Posted by Brad Dahlman

Aug 25, 2015 4:38:49 PM

The economic down turn of 2009 – 2012 is behind us.  We have started to see economic growth and increased loan demand, and charge-offs have returned to normal levels.  These are all positive trends for banks and credit unions.  The next big challenge bankers face is fighting the trend against margin compression.  For the banking industry over the past five years we have seen overall NIM decline by 19bp (3.02% - 2.83% - see Chart 1).

The low margin is partly affected by a very low return on the investment portion of the balance sheet.  However, we have also seen decrease spread  on loan and deposit rates over the past five years, with a dramatic compression from 2010 to 2012 (Chart 2).  In 2010 the spread between loan and deposit rates was 4.85% (5.54% - .83%) and in 2013 it had dropped to 4.44% (4.92% - .48%).  This 39bp drop in spread is very concerning since margin is the “lion share” of banking revenues.  In 2013, margin accounts for 62% of overall revenues with fees accounting for the other 38%.

Net Interest Margin Chart 1

Chart 1

Margin Compression Chart 2

Chart 2

The best way to combat this compression trend is understanding and using relationship profitability data.  Relationship profitability allows bankers to understand which clients contribute most significantly to the organization’s profit.  We find that up to 180% of the organization’s profitability is concentrated in the hands of the top 20% of clients.  The first step is to build a process to systematically determine and distribute profitability data to the front-line so they can effectively interact with clients and fight the compression trend.
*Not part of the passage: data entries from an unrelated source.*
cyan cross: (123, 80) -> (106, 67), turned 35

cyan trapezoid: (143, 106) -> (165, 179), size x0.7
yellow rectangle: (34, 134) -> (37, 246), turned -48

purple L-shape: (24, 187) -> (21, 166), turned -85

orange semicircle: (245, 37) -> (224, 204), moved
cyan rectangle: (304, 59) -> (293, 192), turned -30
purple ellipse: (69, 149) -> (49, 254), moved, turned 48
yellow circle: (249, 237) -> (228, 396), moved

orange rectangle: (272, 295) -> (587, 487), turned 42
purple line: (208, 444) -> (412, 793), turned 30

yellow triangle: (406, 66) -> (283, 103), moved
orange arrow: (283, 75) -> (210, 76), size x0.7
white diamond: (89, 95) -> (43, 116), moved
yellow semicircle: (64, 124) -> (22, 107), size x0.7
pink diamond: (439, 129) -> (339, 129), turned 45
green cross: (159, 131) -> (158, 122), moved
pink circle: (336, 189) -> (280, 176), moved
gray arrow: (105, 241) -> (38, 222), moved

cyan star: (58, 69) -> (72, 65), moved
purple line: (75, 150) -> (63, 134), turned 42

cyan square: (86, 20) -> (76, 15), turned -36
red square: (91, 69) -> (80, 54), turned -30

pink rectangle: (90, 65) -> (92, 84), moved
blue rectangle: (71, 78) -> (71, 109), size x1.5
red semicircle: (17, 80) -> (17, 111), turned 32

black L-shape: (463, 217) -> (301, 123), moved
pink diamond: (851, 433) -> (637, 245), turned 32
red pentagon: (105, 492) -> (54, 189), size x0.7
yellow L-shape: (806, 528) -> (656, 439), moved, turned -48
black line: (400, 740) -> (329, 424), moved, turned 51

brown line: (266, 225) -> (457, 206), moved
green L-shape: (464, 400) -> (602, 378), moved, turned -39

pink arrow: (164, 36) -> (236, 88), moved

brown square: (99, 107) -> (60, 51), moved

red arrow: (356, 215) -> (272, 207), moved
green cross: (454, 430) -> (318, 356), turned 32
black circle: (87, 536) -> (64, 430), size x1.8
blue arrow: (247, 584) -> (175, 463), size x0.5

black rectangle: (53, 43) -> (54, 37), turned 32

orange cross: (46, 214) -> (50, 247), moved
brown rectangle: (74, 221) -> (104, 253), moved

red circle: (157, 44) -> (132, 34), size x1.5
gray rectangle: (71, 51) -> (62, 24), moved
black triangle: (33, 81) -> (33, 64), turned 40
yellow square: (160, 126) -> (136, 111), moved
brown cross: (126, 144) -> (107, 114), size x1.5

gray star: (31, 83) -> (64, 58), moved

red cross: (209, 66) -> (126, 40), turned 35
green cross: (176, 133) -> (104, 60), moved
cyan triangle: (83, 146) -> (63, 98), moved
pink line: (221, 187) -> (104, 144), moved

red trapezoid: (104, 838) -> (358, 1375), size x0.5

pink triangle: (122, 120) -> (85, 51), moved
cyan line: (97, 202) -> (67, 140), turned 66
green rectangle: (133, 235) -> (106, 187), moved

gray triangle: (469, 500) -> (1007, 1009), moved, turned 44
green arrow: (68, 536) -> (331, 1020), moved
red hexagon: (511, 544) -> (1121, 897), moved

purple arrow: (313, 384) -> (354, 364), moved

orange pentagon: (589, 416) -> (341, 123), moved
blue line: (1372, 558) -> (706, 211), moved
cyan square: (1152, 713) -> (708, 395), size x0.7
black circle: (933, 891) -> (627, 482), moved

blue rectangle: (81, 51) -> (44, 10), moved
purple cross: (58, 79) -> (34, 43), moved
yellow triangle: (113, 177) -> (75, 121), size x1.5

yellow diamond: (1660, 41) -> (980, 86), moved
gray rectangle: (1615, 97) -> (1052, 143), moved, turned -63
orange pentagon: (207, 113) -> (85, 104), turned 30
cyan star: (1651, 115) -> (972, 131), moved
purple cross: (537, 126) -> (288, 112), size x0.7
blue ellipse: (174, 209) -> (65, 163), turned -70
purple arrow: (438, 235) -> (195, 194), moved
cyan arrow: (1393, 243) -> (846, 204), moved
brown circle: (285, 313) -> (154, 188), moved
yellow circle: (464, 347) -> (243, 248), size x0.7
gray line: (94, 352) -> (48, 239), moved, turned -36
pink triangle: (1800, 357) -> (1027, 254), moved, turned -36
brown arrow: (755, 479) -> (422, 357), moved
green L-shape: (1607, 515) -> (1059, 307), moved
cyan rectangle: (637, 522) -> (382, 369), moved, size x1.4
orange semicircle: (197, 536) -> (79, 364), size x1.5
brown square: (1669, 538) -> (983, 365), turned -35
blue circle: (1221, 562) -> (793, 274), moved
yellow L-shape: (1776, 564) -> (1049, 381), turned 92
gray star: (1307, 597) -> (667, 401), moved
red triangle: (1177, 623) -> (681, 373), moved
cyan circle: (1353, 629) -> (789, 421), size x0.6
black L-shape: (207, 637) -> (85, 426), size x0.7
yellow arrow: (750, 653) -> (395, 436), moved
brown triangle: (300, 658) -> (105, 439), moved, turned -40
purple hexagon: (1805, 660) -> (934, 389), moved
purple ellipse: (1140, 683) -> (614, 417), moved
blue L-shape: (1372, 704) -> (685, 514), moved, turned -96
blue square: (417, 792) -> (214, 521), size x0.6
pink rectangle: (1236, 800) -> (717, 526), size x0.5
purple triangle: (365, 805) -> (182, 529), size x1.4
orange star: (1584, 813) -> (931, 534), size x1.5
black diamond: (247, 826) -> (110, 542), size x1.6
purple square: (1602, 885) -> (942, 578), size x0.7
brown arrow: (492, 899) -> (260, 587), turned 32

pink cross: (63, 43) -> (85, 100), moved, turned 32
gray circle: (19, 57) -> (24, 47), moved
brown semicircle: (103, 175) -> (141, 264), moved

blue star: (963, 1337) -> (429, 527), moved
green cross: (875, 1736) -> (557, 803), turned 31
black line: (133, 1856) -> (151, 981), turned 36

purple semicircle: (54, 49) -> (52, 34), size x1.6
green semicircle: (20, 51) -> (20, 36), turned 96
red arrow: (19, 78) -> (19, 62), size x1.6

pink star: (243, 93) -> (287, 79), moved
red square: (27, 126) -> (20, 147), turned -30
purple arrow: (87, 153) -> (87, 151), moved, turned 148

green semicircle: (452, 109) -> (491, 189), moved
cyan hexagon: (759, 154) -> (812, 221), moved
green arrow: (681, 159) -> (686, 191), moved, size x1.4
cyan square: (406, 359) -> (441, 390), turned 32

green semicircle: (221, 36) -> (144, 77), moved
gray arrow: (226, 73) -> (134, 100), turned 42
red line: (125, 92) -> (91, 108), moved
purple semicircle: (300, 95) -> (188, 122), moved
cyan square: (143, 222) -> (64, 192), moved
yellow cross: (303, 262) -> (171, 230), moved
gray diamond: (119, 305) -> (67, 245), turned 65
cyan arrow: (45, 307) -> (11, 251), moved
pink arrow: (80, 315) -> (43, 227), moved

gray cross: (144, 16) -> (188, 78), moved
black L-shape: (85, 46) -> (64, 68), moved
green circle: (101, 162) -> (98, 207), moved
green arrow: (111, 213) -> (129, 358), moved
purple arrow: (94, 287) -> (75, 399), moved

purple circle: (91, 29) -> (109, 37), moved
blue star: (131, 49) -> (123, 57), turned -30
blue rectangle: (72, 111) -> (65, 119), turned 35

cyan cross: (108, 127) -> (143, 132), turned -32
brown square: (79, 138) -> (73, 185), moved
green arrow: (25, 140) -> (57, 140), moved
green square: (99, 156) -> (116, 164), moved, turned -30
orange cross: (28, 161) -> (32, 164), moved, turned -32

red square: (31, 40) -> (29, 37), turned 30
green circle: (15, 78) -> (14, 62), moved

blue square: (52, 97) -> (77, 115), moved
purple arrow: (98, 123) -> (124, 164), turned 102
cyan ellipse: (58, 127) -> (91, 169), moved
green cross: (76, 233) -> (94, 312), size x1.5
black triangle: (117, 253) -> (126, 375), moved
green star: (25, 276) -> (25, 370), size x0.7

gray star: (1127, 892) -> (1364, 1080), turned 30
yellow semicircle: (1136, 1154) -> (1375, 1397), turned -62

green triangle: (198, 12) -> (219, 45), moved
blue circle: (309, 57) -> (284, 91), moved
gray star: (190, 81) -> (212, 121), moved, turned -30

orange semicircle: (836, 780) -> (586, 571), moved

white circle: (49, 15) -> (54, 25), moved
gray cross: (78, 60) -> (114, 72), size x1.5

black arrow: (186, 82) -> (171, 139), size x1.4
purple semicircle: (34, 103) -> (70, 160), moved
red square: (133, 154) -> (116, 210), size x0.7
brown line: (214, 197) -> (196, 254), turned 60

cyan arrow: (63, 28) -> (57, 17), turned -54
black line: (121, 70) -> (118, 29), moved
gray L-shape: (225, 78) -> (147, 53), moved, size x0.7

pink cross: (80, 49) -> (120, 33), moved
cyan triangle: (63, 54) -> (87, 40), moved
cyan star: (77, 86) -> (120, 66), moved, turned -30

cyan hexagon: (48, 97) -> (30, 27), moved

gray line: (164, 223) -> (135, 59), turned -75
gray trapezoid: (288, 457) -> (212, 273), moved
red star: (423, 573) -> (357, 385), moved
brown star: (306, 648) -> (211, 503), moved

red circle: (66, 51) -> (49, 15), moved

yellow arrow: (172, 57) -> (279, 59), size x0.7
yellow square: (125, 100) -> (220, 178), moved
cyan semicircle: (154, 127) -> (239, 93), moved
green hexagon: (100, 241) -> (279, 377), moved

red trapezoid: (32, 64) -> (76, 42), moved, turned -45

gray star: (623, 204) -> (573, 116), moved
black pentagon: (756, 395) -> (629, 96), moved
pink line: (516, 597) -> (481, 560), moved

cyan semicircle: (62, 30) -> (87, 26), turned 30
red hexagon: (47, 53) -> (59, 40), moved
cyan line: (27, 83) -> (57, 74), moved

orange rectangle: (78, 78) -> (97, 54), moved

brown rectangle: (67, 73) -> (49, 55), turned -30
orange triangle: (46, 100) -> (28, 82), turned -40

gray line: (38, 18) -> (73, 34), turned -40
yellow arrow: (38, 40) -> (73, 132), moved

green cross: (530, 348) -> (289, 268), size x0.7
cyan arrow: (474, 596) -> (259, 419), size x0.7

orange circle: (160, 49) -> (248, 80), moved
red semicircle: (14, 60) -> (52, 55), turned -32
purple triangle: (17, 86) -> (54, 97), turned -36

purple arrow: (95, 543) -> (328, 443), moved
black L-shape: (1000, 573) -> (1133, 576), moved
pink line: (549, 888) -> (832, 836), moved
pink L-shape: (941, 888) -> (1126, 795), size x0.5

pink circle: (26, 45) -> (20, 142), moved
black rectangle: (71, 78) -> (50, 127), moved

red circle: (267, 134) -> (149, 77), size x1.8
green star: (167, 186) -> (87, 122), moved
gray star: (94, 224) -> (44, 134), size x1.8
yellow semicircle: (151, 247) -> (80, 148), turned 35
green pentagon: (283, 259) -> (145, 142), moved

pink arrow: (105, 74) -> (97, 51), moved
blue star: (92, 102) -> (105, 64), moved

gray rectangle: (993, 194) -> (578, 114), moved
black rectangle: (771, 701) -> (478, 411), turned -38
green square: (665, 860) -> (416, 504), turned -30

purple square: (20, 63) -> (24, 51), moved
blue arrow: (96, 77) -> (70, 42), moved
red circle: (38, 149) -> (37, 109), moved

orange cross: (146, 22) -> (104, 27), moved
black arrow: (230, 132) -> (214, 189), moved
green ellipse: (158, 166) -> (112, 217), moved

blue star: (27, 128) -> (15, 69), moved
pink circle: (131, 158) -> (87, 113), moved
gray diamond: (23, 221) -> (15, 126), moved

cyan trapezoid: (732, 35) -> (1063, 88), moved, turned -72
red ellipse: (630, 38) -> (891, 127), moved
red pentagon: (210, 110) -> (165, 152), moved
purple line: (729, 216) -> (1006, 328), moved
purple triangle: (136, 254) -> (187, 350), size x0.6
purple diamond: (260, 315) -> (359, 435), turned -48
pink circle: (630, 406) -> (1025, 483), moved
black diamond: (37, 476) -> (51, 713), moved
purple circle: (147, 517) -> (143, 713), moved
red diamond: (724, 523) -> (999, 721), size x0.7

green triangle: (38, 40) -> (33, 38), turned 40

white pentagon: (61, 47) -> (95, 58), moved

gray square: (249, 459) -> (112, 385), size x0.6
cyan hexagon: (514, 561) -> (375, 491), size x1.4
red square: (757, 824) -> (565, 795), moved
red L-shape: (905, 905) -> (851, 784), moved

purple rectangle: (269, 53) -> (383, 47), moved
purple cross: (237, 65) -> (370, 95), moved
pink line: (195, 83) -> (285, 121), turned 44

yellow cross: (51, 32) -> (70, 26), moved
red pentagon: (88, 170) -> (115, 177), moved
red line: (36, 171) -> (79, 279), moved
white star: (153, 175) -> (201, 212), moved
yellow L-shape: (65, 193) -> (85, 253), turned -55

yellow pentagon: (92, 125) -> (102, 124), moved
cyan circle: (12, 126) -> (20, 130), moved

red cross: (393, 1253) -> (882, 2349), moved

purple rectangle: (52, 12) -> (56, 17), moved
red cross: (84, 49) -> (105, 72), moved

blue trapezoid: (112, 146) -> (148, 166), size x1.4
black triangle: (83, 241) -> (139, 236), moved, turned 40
Key uses for Profitability Data

  1. Effectively Pricing New Transactions – Existing business already has a locked in margin, but using profitability data in pricing “the next transaction” can be very powerful in improving profit margins.  First, we must understand the client’s existing profitability, then determine the profit associated with adding a new loan/deposit or service.  It is important to understand the account level profitability and also give your bankers the ability to modify pricing parameters (rates, balances, fees, and terms) to see the impact of these changes on pricing.
  2. Client Relationship Management – With well over 100% of your organization’s profit concentrated in the top 10% of your clients it is essential to know who these “key clients” are!   Empowered with this data, banks are using the information in officer assignments, outbound calling campaigns, and fee waiver decisions with the ultimate goal of reducing your “key client attrition” rate.
  3. Feeding Profitability Data into Marketing Systems – Profitability is an important factor many bankers use in marketing additional products and services to their clients.  As a factor in marketing campaigns, we find that special campaigns or offers may be built for your most valuable clients.
  4. Evaluating and Rewarding Officers for Profit Improvements – Do you reward officers based the size of their portfolio?  If so, you aren’t alone, but what do you really want from a commercial banking officer?  Most banks say they want improved profit from their portfolio.  Account profitability data aggregated by loan officer can provide you insights into the value of each officer’s portfolio.  Then over time you can start rewarding officers for profit improvement, which more closely aligns to most banks goals.

Our bank and credit union clients that actively analyze and use customer profitability information generally drive NIM that is 10 basis points or more above their competition.